PURE INVENTION takes a number of Japanese inventions that ended up migrating over to the U.S., and in this collection of essays, Alt provides that framework. It starts with WWII, when artisans repurposed their shops and factories to contribute to the war effort, and how exporting toys and the like revitalized their sunken economy, and ends with the 2000s and the early days of the internet, when a site of message boards for lonely guys on the internet called 2chan ended up providing the source code for a popular site everyone knows the name of now: 8chan.
The essays are varying degrees of good, although I'll admit I skimmed most of the Walkman chapter because I found it way too technical and boring. I loved the essay on Hello Kitty and the burgeoning kawaii culture among girls with shoujo manga (shout-out to Poe Clan) and pretty stationery and trendy schoolgirls, although the chapter on schoolgirls themselves ended up feeling redundant as a result because it was basically just a remix of the Hello Kitty chapter. I thought it was really interesting to blend Pokemon and kaiju into a single chapter that basically ended up being about the marketability of monsters, and the section about Tamagotchis gave me serious nostalgia vibes (and helped me find this amazing essay, the TAMAGOTCHI DIARY).
There are two anime chapters, old and new. The old chapter talks about Astro/Atom Boy and some of the early dubbings that were renamed in the U.S. (like Speed Racers). It also talks about the pulp anime movement (gekiga) and how that tied into Japanese counterculture/protest culture at the time. The more recent anime chapter is about things like AKIRA, Hayao Miyazaki, and Gundam (of course), which provides a neat segue for the otaku chapter, and how it went from being an incredibly unfavorable term to something that was pretty much heartily embraced and reclaimed by nerds and geeks alike.
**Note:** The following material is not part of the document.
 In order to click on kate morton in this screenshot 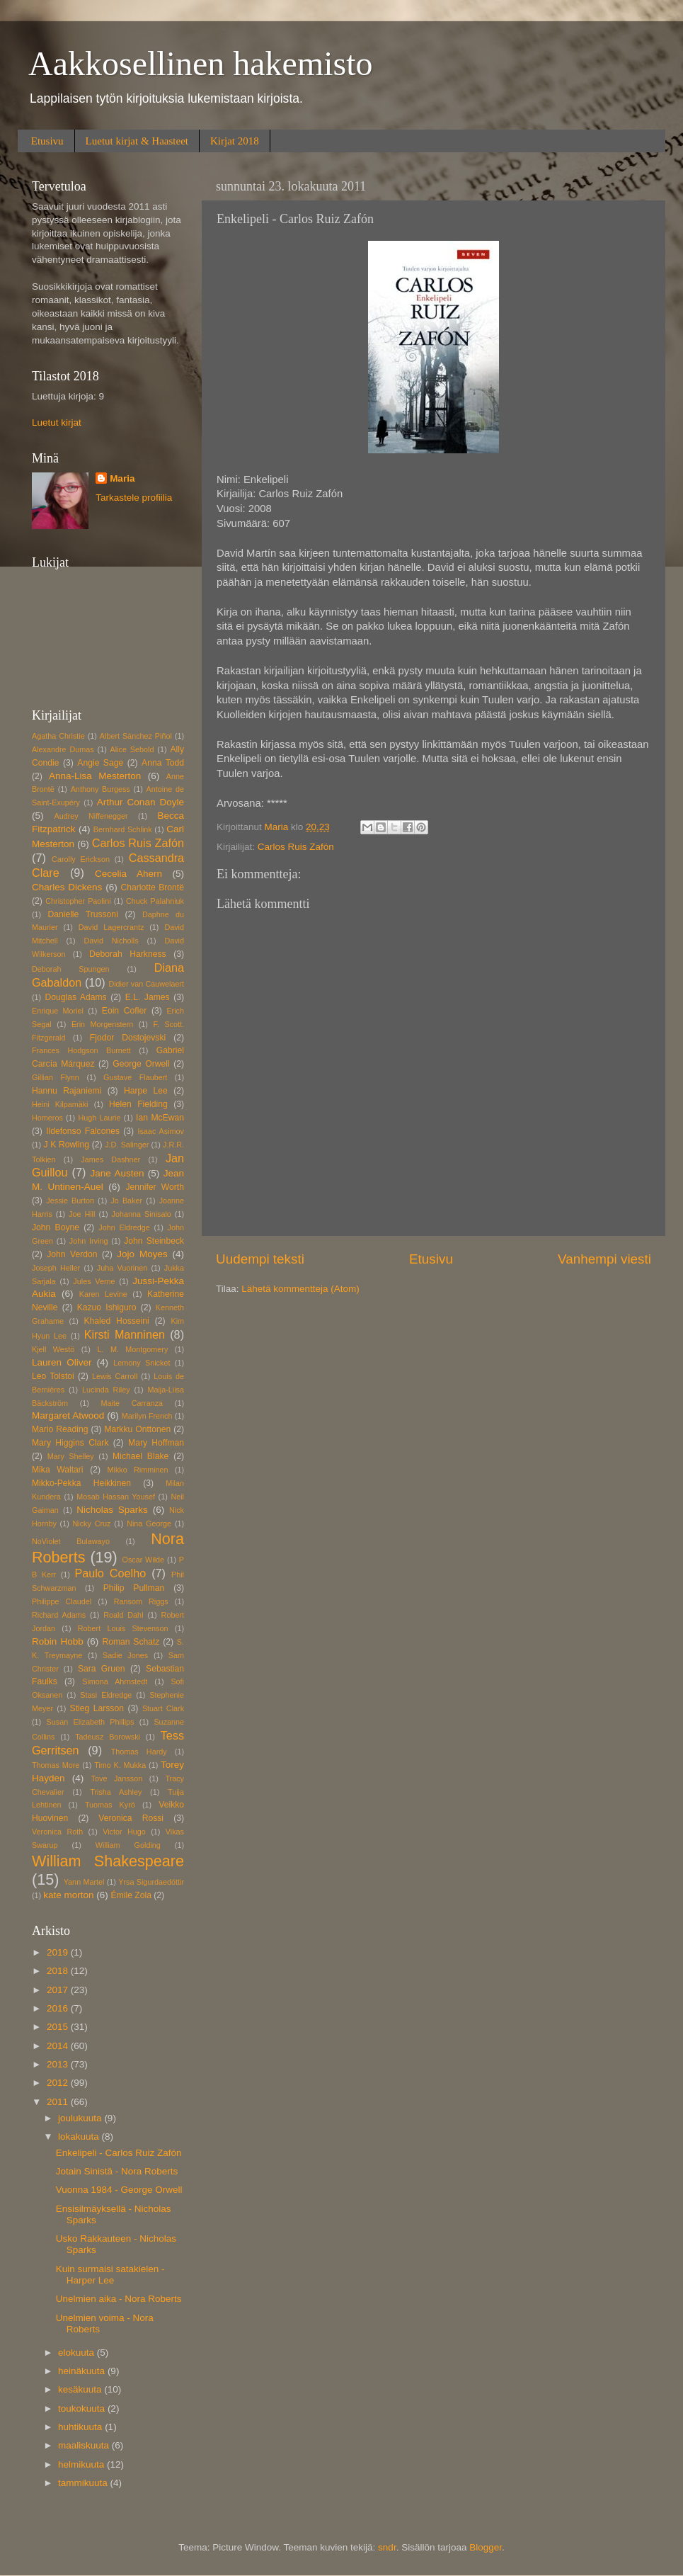, I will do `click(68, 1895)`.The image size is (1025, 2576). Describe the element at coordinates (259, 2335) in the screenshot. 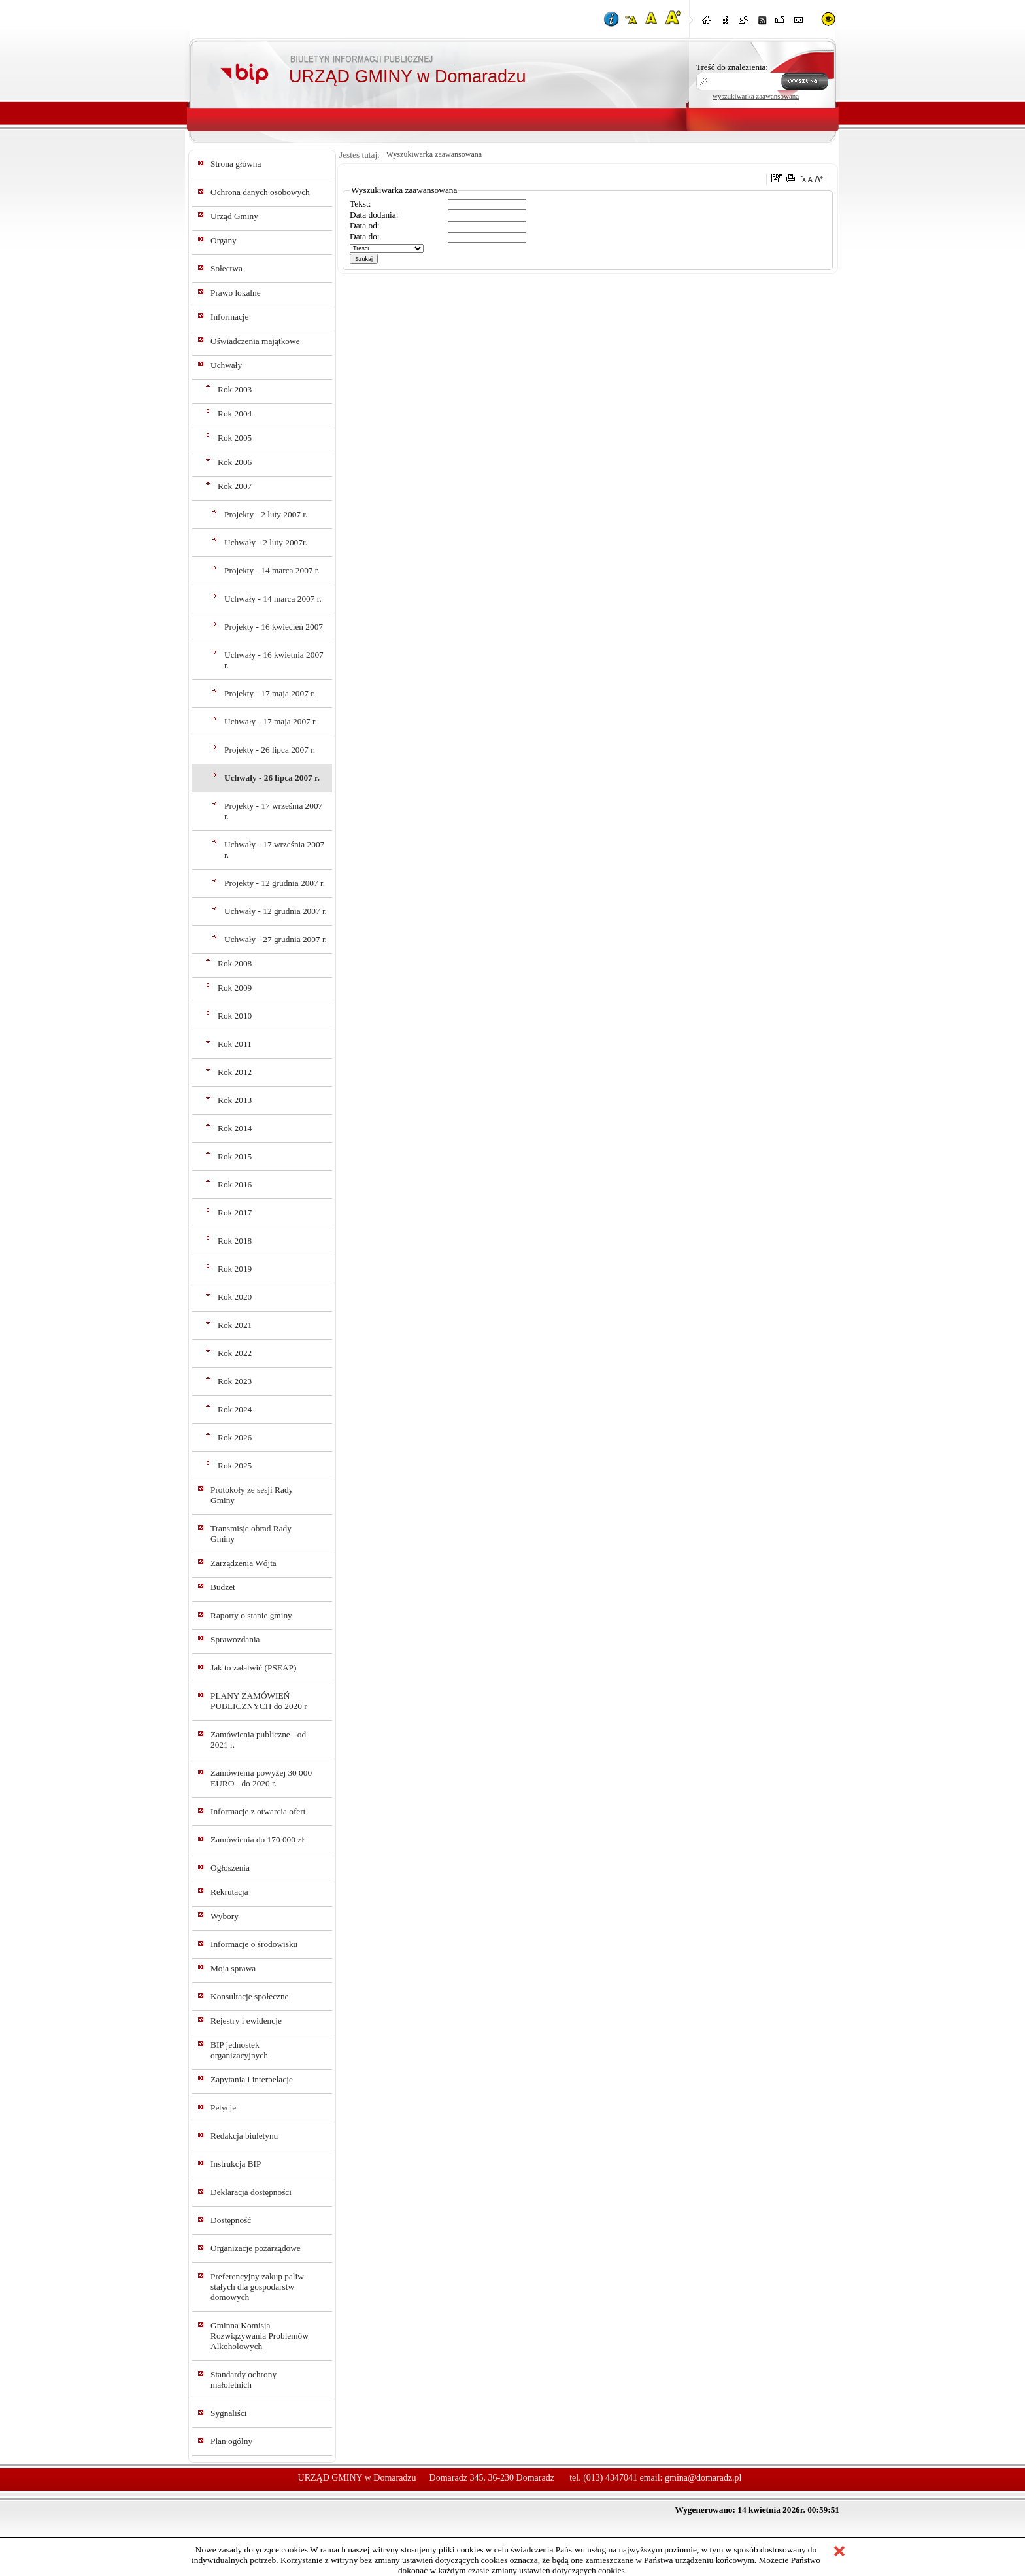

I see `Gminna Komisja Rozwiązywania Problemów Alkoholowych` at that location.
The strongest chapter by far is the 2chan/8chan chapter and I think you could honestly make a whole book about that on its own. This chapter is also probably going to be the hardest to read for a lot of people because it highlights some of the big controversies that came from that site, you know the ones. I don't want to say too much about this chapter because I found it so upsetting, but it was also really fascinating and this was the chapter I ended up speeding through the fastest.
Overall, I really, really enjoyed this book. The cover was super cheesy and I'm always a little worried when someone who isn't part of a culture writes a book about a culture, but this author had fantastic credentials (and he's a localizer, which are the people who translate and also adjust references to Japanese products that are being marketed to the U.S.; side note: for many years, I thought doughnuts in Japan were triangular because Pokemon localizers didn't seem to think that kids would be able to understand what onigiri were, so in the original American TV show, they were called "doughnuts"). It's clear Matt Alt has a real passion for Japan and also for geek culture and that is reflected in the writing and his thoroughness in interviewing key planners and providing a substantive bibliography.
On a more personal note, one of my big dreams as a teen nerd was to go to Japan (although I'll admit, I was guilty of thinking it was going to be Anime Amusement Park in my youth). In my twenties, I was finally able to go and I'm glad I went as an adult and not a kid because I'm not sure I could have contained my enthusiasm and approached Japan with the respect it-- and all countries you, as a foreigner travel to-- deserves. It has a very old history, filled with both good and bad things, and even though Alt has mostly showcased the good, some of the items in this book are tarnished by tragedy. Rarely do you see a pop-culture book written with this sort of gravitas, and even though I was expecting a fun, personal romp through some of the author's favorite hobbies, like my sober trip to the country taken in my twenties, my reading of this book ended up feeling so much richer because of that solemnity.